» REQUIRED ACTION
Look below for the line containing "厚生パスタでお手軽ランチ". Output it and each remaining line of the entries exactly, and nothing else.

» DATA SHOWN
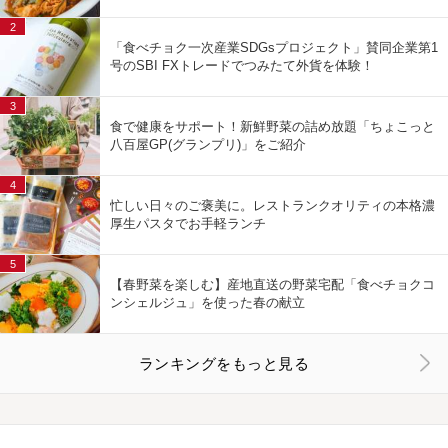
2
「食べチョク一次産業SDGsプロジェクト」賛同企業第1
号のSBI FXトレードでつみたて外貨を体験！
3
食で健康をサポート！新鮮野菜の詰め放題「ちょこっと
八百屋GP(グランプリ)」をご紹介
4
忙しい日々のご褒美に。レストランクオリティの本格濃
厚生パスタでお手軽ランチ
5
【春野菜を楽しむ】産地直送の野菜宅配「食べチョクコ
ンシェルジュ」を使った春の献立
ランキングをもっと見る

» PROBLEM SOLUTION
厚生パスタでお手軽ランチ
5
【春野菜を楽しむ】産地直送の野菜宅配「食べチョクコ
ンシェルジュ」を使った春の献立
ランキングをもっと見る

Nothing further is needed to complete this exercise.